Ardentem frigidus Ætnam.


Je crois me souvenir que dans un entretien avec M. Boussingault, où je fauchais en plein dans sa riche moisson d’observations volcaniques, ce savant académicien me dit qu’il n’avait vu que peu ou point de lave dans la Cordillère équatoriale. Le fait est que les volcans très élevés ne peuvent faire déborder la lave par le haut de leur cratère. L’Etna, qui de tous les volcans connus est celui qui pousse ses laves à une plus grande élévation, ne les déverse jamais du sommet toujours neigeux de sa région déserte. Ordinairement les flancs de la montagne crèvent sous l’effort du lourd fluide soulevé, et le fleuve embrasé se fait jour vers les plaines fertiles de la Sicile, qu’il stérilise pour bien des siècles à venir. Les écrits d’Empédocle ne nous sont point parvenus, et la science y a sans doute beaucoup perdu, car ce philosophe paraît, contre l’usage des philosophes grecs, avoir été un observateur autant qu’un raisonneur et un homme d’imagination. C’est de lui que Lucrèce a dit qu’il avait tiré du sanctuaire de son âme des oracles plus sacrés et plus certains que ceux que rend la Pythie, qui parle le laurier en tête et assise sur le trépied d’Apollon.

Sanctiùs, et certà multò ratione magis quàm
Pythia, quæ tripode ex Phœbi lauroque profatur.

Je reprends ici une des raisons qu’on a d’exclure la vapeur d’entre les causes qu’on peut assigner aux convulsions du sol : c’est qu’à une certaine profondeur il n’y a plus d’eau possible, à cause de la trop grande chaleur. Ainsi non-seulement la force de la vapeur d’eau serait impuissante, mais de plus il n’y a point de vapeur dans les entrailles de la terre, car il n’y a point d’eau. Ceci répond encore à une lettre qui m’a été adressée, et dont l’auteur attribue la diminution graduelle, bien constatée de siècle en siècle, de tous les fleuves d’Europe à l’infiltration des eaux douces dans le sein de la terre. Or la chaleur centrale s’oppose à cette pénétration, et à quatre kilomètres de profondeur tout est sec et déjà brûlant dans l’intérieur de notre planète.

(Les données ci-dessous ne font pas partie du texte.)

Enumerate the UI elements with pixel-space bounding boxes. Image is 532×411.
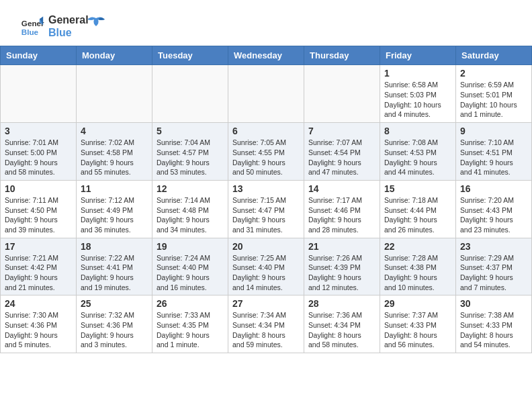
calendar-cell: 13Sunrise: 7:15 AMSunset: 4:47 PMDayligh… [228, 180, 304, 238]
day-info: Sunrise: 6:59 AMSunset: 5:01 PMDaylight:… [460, 80, 527, 120]
day-number: 3 [5, 126, 72, 136]
day-info: Sunrise: 7:11 AMSunset: 4:50 PMDaylight:… [5, 195, 72, 235]
calendar-header-row: SundayMondayTuesdayWednesdayThursdayFrid… [1, 46, 532, 65]
calendar-cell: 12Sunrise: 7:14 AMSunset: 4:48 PMDayligh… [152, 180, 228, 238]
day-info: Sunrise: 7:29 AMSunset: 4:37 PMDaylight:… [460, 253, 527, 293]
day-number: 12 [157, 183, 224, 194]
calendar-cell: 16Sunrise: 7:20 AMSunset: 4:43 PMDayligh… [456, 180, 532, 238]
calendar-cell [77, 65, 152, 123]
day-info: Sunrise: 7:38 AMSunset: 4:33 PMDaylight:… [460, 310, 527, 350]
day-number: 30 [460, 298, 527, 309]
day-number: 10 [5, 183, 72, 194]
day-info: Sunrise: 7:12 AMSunset: 4:49 PMDaylight:… [81, 195, 148, 235]
day-info: Sunrise: 7:37 AMSunset: 4:33 PMDaylight:… [384, 310, 451, 350]
day-number: 1 [384, 68, 451, 79]
day-number: 25 [81, 298, 148, 309]
svg-text:Blue: Blue [21, 28, 39, 36]
day-number: 23 [460, 241, 527, 252]
page-header: General Blue General Blue [0, 0, 532, 46]
day-number: 15 [384, 183, 451, 194]
day-info: Sunrise: 7:08 AMSunset: 4:53 PMDaylight:… [384, 138, 451, 177]
day-number: 26 [157, 298, 224, 309]
calendar-cell: 10Sunrise: 7:11 AMSunset: 4:50 PMDayligh… [1, 180, 77, 238]
calendar-cell: 21Sunrise: 7:26 AMSunset: 4:39 PMDayligh… [304, 238, 380, 295]
day-number: 24 [5, 298, 72, 309]
calendar-cell: 29Sunrise: 7:37 AMSunset: 4:33 PMDayligh… [380, 295, 456, 353]
logo-bird-icon [86, 13, 106, 33]
calendar-cell: 22Sunrise: 7:28 AMSunset: 4:38 PMDayligh… [380, 238, 456, 295]
day-info: Sunrise: 7:02 AMSunset: 4:58 PMDaylight:… [81, 138, 148, 177]
day-info: Sunrise: 7:01 AMSunset: 5:00 PMDaylight:… [5, 138, 72, 177]
day-number: 29 [384, 298, 451, 309]
day-number: 11 [81, 183, 148, 194]
calendar-cell [152, 65, 228, 123]
week-row-3: 10Sunrise: 7:11 AMSunset: 4:50 PMDayligh… [1, 180, 532, 238]
day-info: Sunrise: 7:14 AMSunset: 4:48 PMDaylight:… [157, 195, 224, 235]
day-number: 18 [81, 241, 148, 252]
header-friday: Friday [380, 46, 456, 65]
calendar-cell: 14Sunrise: 7:17 AMSunset: 4:46 PMDayligh… [304, 180, 380, 238]
calendar-cell [228, 65, 304, 123]
day-number: 19 [157, 241, 224, 252]
calendar-cell: 25Sunrise: 7:32 AMSunset: 4:36 PMDayligh… [77, 295, 152, 353]
calendar-cell: 2Sunrise: 6:59 AMSunset: 5:01 PMDaylight… [456, 65, 532, 123]
day-info: Sunrise: 7:25 AMSunset: 4:40 PMDaylight:… [232, 253, 300, 293]
day-info: Sunrise: 7:33 AMSunset: 4:35 PMDaylight:… [157, 310, 224, 350]
calendar-cell: 18Sunrise: 7:22 AMSunset: 4:41 PMDayligh… [77, 238, 152, 295]
day-number: 5 [157, 126, 224, 136]
day-info: Sunrise: 7:36 AMSunset: 4:34 PMDaylight:… [308, 310, 375, 350]
day-info: Sunrise: 7:28 AMSunset: 4:38 PMDaylight:… [384, 253, 451, 293]
day-number: 17 [5, 241, 72, 252]
page-container: General Blue General Blue SundayMondayTu… [0, 0, 532, 360]
logo-icon: General Blue [20, 14, 44, 38]
day-info: Sunrise: 7:20 AMSunset: 4:43 PMDaylight:… [460, 195, 527, 235]
day-info: Sunrise: 7:17 AMSunset: 4:46 PMDaylight:… [308, 195, 375, 235]
calendar-cell: 23Sunrise: 7:29 AMSunset: 4:37 PMDayligh… [456, 238, 532, 295]
day-info: Sunrise: 7:10 AMSunset: 4:51 PMDaylight:… [460, 138, 527, 177]
day-info: Sunrise: 7:24 AMSunset: 4:40 PMDaylight:… [157, 253, 224, 293]
day-number: 2 [460, 68, 527, 79]
header-wednesday: Wednesday [228, 46, 304, 65]
day-info: Sunrise: 7:22 AMSunset: 4:41 PMDaylight:… [81, 253, 148, 293]
day-info: Sunrise: 6:58 AMSunset: 5:03 PMDaylight:… [384, 80, 451, 120]
day-number: 6 [232, 126, 300, 136]
day-info: Sunrise: 7:26 AMSunset: 4:39 PMDaylight:… [308, 253, 375, 293]
calendar-cell: 4Sunrise: 7:02 AMSunset: 4:58 PMDaylight… [77, 123, 152, 181]
day-number: 8 [384, 126, 451, 136]
week-row-4: 17Sunrise: 7:21 AMSunset: 4:42 PMDayligh… [1, 238, 532, 295]
day-info: Sunrise: 7:05 AMSunset: 4:55 PMDaylight:… [232, 138, 300, 177]
calendar-cell: 28Sunrise: 7:36 AMSunset: 4:34 PMDayligh… [304, 295, 380, 353]
calendar-cell [1, 65, 77, 123]
day-info: Sunrise: 7:15 AMSunset: 4:47 PMDaylight:… [232, 195, 300, 235]
calendar-cell: 11Sunrise: 7:12 AMSunset: 4:49 PMDayligh… [77, 180, 152, 238]
day-info: Sunrise: 7:34 AMSunset: 4:34 PMDaylight:… [232, 310, 300, 350]
calendar-cell: 24Sunrise: 7:30 AMSunset: 4:36 PMDayligh… [1, 295, 77, 353]
day-number: 7 [308, 126, 375, 136]
calendar-cell: 8Sunrise: 7:08 AMSunset: 4:53 PMDaylight… [380, 123, 456, 181]
header-sunday: Sunday [1, 46, 77, 65]
day-info: Sunrise: 7:04 AMSunset: 4:57 PMDaylight:… [157, 138, 224, 177]
day-number: 22 [384, 241, 451, 252]
calendar-cell: 6Sunrise: 7:05 AMSunset: 4:55 PMDaylight… [228, 123, 304, 181]
calendar-cell: 7Sunrise: 7:07 AMSunset: 4:54 PMDaylight… [304, 123, 380, 181]
header-thursday: Thursday [304, 46, 380, 65]
day-info: Sunrise: 7:18 AMSunset: 4:44 PMDaylight:… [384, 195, 451, 235]
week-row-5: 24Sunrise: 7:30 AMSunset: 4:36 PMDayligh… [1, 295, 532, 353]
header-tuesday: Tuesday [152, 46, 228, 65]
calendar-cell [304, 65, 380, 123]
day-info: Sunrise: 7:32 AMSunset: 4:36 PMDaylight:… [81, 310, 148, 350]
calendar-cell: 15Sunrise: 7:18 AMSunset: 4:44 PMDayligh… [380, 180, 456, 238]
day-number: 20 [232, 241, 300, 252]
calendar-cell: 17Sunrise: 7:21 AMSunset: 4:42 PMDayligh… [1, 238, 77, 295]
calendar-cell: 27Sunrise: 7:34 AMSunset: 4:34 PMDayligh… [228, 295, 304, 353]
day-number: 13 [232, 183, 300, 194]
calendar-cell: 30Sunrise: 7:38 AMSunset: 4:33 PMDayligh… [456, 295, 532, 353]
day-number: 27 [232, 298, 300, 309]
calendar-cell: 1Sunrise: 6:58 AMSunset: 5:03 PMDaylight… [380, 65, 456, 123]
logo: General Blue General Blue [20, 13, 106, 39]
calendar-cell: 9Sunrise: 7:10 AMSunset: 4:51 PMDaylight… [456, 123, 532, 181]
day-number: 28 [308, 298, 375, 309]
logo-general: General [48, 13, 89, 26]
day-info: Sunrise: 7:21 AMSunset: 4:42 PMDaylight:… [5, 253, 72, 293]
calendar-cell: 5Sunrise: 7:04 AMSunset: 4:57 PMDaylight… [152, 123, 228, 181]
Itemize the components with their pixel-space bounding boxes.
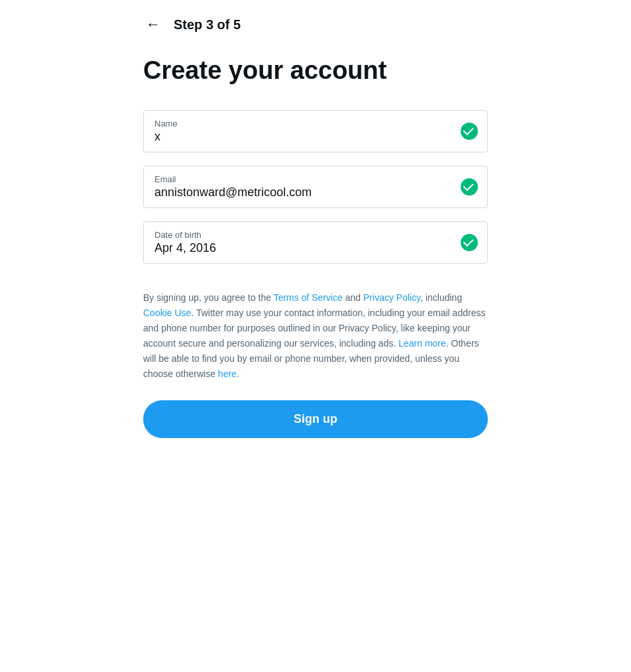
- step-indicator: Step 3 of 5: [174, 17, 241, 32]
- here-link[interactable]: here: [218, 368, 237, 379]
- name-label: Name: [154, 119, 477, 129]
- dob-valid-icon: [461, 234, 478, 251]
- legal-text: By signing up, you agree to the Terms of…: [143, 290, 488, 382]
- page-title: Create your account: [143, 56, 488, 86]
- dob-value: Apr 4, 2016: [154, 241, 477, 255]
- name-valid-icon: [461, 123, 478, 140]
- name-field[interactable]: Name x: [143, 110, 488, 152]
- email-field[interactable]: Email annistonward@metricool.com: [143, 166, 488, 208]
- legal-suffix: .: [237, 368, 239, 379]
- legal-conjunction: and: [343, 292, 363, 303]
- learn-more-link[interactable]: Learn more: [398, 338, 446, 349]
- back-button[interactable]: ←: [143, 13, 163, 36]
- privacy-policy-link[interactable]: Privacy Policy: [363, 292, 420, 303]
- legal-middle1: , including: [420, 292, 462, 303]
- back-arrow-icon: ←: [146, 16, 160, 33]
- header: ← Step 3 of 5: [143, 0, 488, 56]
- dob-field[interactable]: Date of birth Apr 4, 2016: [143, 221, 488, 264]
- name-value: x: [154, 130, 477, 144]
- email-value: annistonward@metricool.com: [154, 186, 477, 199]
- cookie-use-link[interactable]: Cookie Use: [143, 308, 191, 318]
- dob-label: Date of birth: [154, 230, 477, 240]
- signup-button[interactable]: Sign up: [143, 400, 488, 438]
- email-valid-icon: [461, 178, 478, 196]
- email-label: Email: [154, 174, 477, 184]
- legal-prefix: By signing up, you agree to the: [143, 292, 274, 303]
- terms-of-service-link[interactable]: Terms of Service: [274, 292, 343, 303]
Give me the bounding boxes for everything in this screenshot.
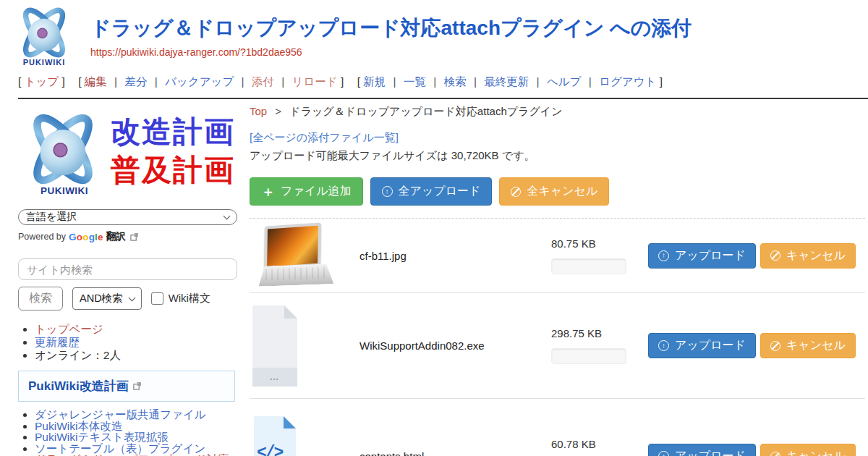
translate-label[interactable]: 翻訳 xyxy=(106,230,126,243)
google-translate-attribution: Powered by Google 翻訳 xyxy=(18,230,239,243)
top-nav: [ トップ ] [ 編集 | 差分 | バックアップ | 添付 | リロード ]… xyxy=(18,75,868,99)
plus-icon: ＋ xyxy=(261,187,275,197)
sidebar-item-history[interactable]: 更新履歴 xyxy=(35,336,80,348)
pukiwiki-logo[interactable]: PUKIWIKI xyxy=(9,4,80,69)
nav-reload[interactable]: リロード xyxy=(292,75,338,88)
external-link-icon xyxy=(130,233,138,241)
upload-label: アップロード xyxy=(675,248,746,263)
file-name: contents.html xyxy=(359,450,551,456)
nav-attach[interactable]: 添付 xyxy=(252,75,274,88)
breadcrumb-separator: > xyxy=(275,105,281,117)
main-content: Top > ドラッグ＆ドロップアップロード対応attachプラグイン [全ページ… xyxy=(239,99,868,456)
separator: | xyxy=(589,75,592,88)
separator: | xyxy=(155,75,158,88)
upload-circle-arrow-icon: ↑ xyxy=(658,451,669,456)
external-link-icon xyxy=(133,382,141,390)
html-file-icon: </> xyxy=(254,416,296,456)
separator: | xyxy=(281,75,284,88)
bracket: ] xyxy=(341,75,344,88)
upload-circle-arrow-icon: ↑ xyxy=(658,340,669,351)
sidebar-item-core-mod[interactable]: PukiWiki本体改造 xyxy=(35,420,122,432)
nav-diff[interactable]: 差分 xyxy=(124,75,147,88)
cancel-label: キャンセル xyxy=(786,248,846,263)
cancel-all-label: 全キャンセル xyxy=(527,184,597,199)
logo-brand-text: PUKIWIKI xyxy=(9,58,80,67)
upload-label: アップロード xyxy=(675,338,746,353)
add-files-label: ファイル追加 xyxy=(281,184,352,199)
nav-edit[interactable]: 編集 xyxy=(85,75,107,88)
language-select-value: 言語を選択 xyxy=(26,211,77,224)
site-home-link[interactable]: PukiWiki改造計画 xyxy=(28,379,129,393)
upload-all-label: 全アップロード xyxy=(399,184,481,199)
nav-top[interactable]: トップ xyxy=(25,75,59,88)
nav-help[interactable]: ヘルプ xyxy=(547,75,582,88)
ban-circle-icon xyxy=(511,187,521,197)
laptop-photo-thumbnail xyxy=(257,223,336,288)
upload-button[interactable]: ↑ アップロード xyxy=(648,444,756,456)
file-row: … WikiSupportAddin082.exe 298.75 KB ↑ アッ… xyxy=(250,293,865,399)
page-title: ドラッグ＆ドロップアップロード対応attachプラグイン への添付 xyxy=(90,16,868,41)
separator: | xyxy=(537,75,540,88)
breadcrumb-home[interactable]: Top xyxy=(250,105,267,117)
wiki-syntax-checkbox[interactable] xyxy=(151,292,163,305)
slogan-line2: 普及計画 xyxy=(111,151,239,190)
bracket: [ xyxy=(357,75,360,88)
page-url-link[interactable]: https://pukiwiki.dajya-ranger.com/?1bd2d… xyxy=(90,46,302,58)
file-row: </> contents.html 60.78 KB ↑ アップロード キャンセ… xyxy=(250,399,865,456)
cancel-button[interactable]: キャンセル xyxy=(760,333,856,358)
bracket: ] xyxy=(660,75,663,88)
upload-circle-arrow-icon: ↑ xyxy=(658,250,669,261)
add-files-button[interactable]: ＋ ファイル追加 xyxy=(250,177,363,206)
sidebar-nav-list-2: ダジャレンジャー版共通ファイル PukiWiki本体改造 PukiWikiテキス… xyxy=(18,409,239,456)
ban-circle-icon xyxy=(770,250,780,261)
wiki-syntax-option: Wiki構文 xyxy=(151,292,210,305)
language-select[interactable]: 言語を選択 xyxy=(18,209,237,225)
cancel-button[interactable]: キャンセル xyxy=(760,444,856,456)
online-count: オンライン：2人 xyxy=(35,349,121,361)
nav-new[interactable]: 新規 xyxy=(363,75,386,88)
nav-backup[interactable]: バックアップ xyxy=(165,75,234,88)
list-item: オンライン：2人 xyxy=(35,349,239,361)
site-title-box: PukiWiki改造計画 xyxy=(18,371,235,402)
nav-logout[interactable]: ログアウト xyxy=(599,75,656,88)
cancel-button[interactable]: キャンセル xyxy=(760,243,856,269)
cancel-label: キャンセル xyxy=(786,338,846,353)
all-attachments-link[interactable]: [全ページの添付ファイル一覧] xyxy=(250,131,399,145)
sidebar-item-dnd-attach[interactable]: ドラッグ＆ドロップアップロード対応attachプラグイン xyxy=(35,453,229,456)
separator: | xyxy=(114,75,117,88)
ban-circle-icon xyxy=(770,341,780,351)
search-input[interactable] xyxy=(18,258,237,280)
search-mode-select[interactable]: AND検索 xyxy=(72,287,142,310)
separator: | xyxy=(433,75,436,88)
upload-all-button[interactable]: ↑ 全アップロード xyxy=(370,177,493,206)
logo-brand-text: PUKIWIKI xyxy=(18,185,111,196)
upload-button[interactable]: ↑ アップロード xyxy=(648,333,756,358)
upload-button[interactable]: ↑ アップロード xyxy=(648,243,756,269)
sidebar-logo-banner[interactable]: PUKIWIKI 改造計画 普及計画 xyxy=(18,109,239,200)
bracket: [ xyxy=(78,75,81,88)
upload-circle-arrow-icon: ↑ xyxy=(382,186,393,197)
nav-list[interactable]: 一覧 xyxy=(404,75,426,88)
upload-queue-list: cf-b11.jpg 80.75 KB ↑ アップロード キャンセル xyxy=(250,218,865,456)
atom-icon xyxy=(13,4,75,62)
progress-bar xyxy=(551,348,626,364)
separator: | xyxy=(242,75,244,88)
sidebar-item-sort-table[interactable]: ソートテーブル（表）プラグイン xyxy=(35,442,205,455)
sidebar-item-text-ext[interactable]: PukiWikiテキスト表現拡張 xyxy=(35,431,169,443)
chevron-down-icon xyxy=(224,213,231,220)
generic-file-icon: … xyxy=(252,305,297,387)
cancel-all-button[interactable]: 全キャンセル xyxy=(499,177,609,206)
search-button[interactable]: 検索 xyxy=(18,287,63,311)
file-name: cf-b11.jpg xyxy=(359,250,551,262)
max-upload-size-text: アップロード可能最大ファイルサイズは 30,720KB です。 xyxy=(250,149,865,163)
list-item: ソートテーブル（表）プラグイン xyxy=(35,443,239,455)
nav-search[interactable]: 検索 xyxy=(444,75,467,88)
nav-recent[interactable]: 最終更新 xyxy=(484,75,529,88)
breadcrumb: Top > ドラッグ＆ドロップアップロード対応attachプラグイン xyxy=(250,105,865,119)
file-size: 298.75 KB xyxy=(551,327,637,339)
file-row: cf-b11.jpg 80.75 KB ↑ アップロード キャンセル xyxy=(250,219,865,293)
wiki-syntax-label: Wiki構文 xyxy=(169,292,210,305)
sidebar-item-common-files[interactable]: ダジャレンジャー版共通ファイル xyxy=(35,408,206,421)
sidebar-item-toppage[interactable]: トップページ xyxy=(35,323,103,335)
atom-icon xyxy=(18,109,108,190)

Une autre prétendue cause des tremblemens de terre dont il est bon de faire justice, c’est l’action de la lune. On sait que par l’attraction de notre satellite, renforcée de celle du soleil, l’Océan, tourmenté sous cette force invisible, soulève ses flots au milieu du calme le plus profond, et envahit momentanément ses vastes grèves. Le 25 de ce mois de septembre par exemple aura lieu une des plus belles marées du siècle. Les observateurs placés sur les quais de Quillebœuf, à l’embouchure de la Seine, verront arriver l’Océan sur une largeur de dix à douze kilomètres, pour se briser sur les jetées et sur les plages environnantes. Un instant après, ce fleuve remontera vers sa source avec une vitesse torrentielle, et l’on pourra contempler le mouvement des masses les plus imposantes que la nature puisse déplacer. Les recherches statistiques de M. Alexis Perrey, aussi bien que celles de trois auteurs allemands que cite M. de Humboldt, semblent établir que c’est à l’époque des grandes marées qu’ont principalement lieu les tremblemens de terre.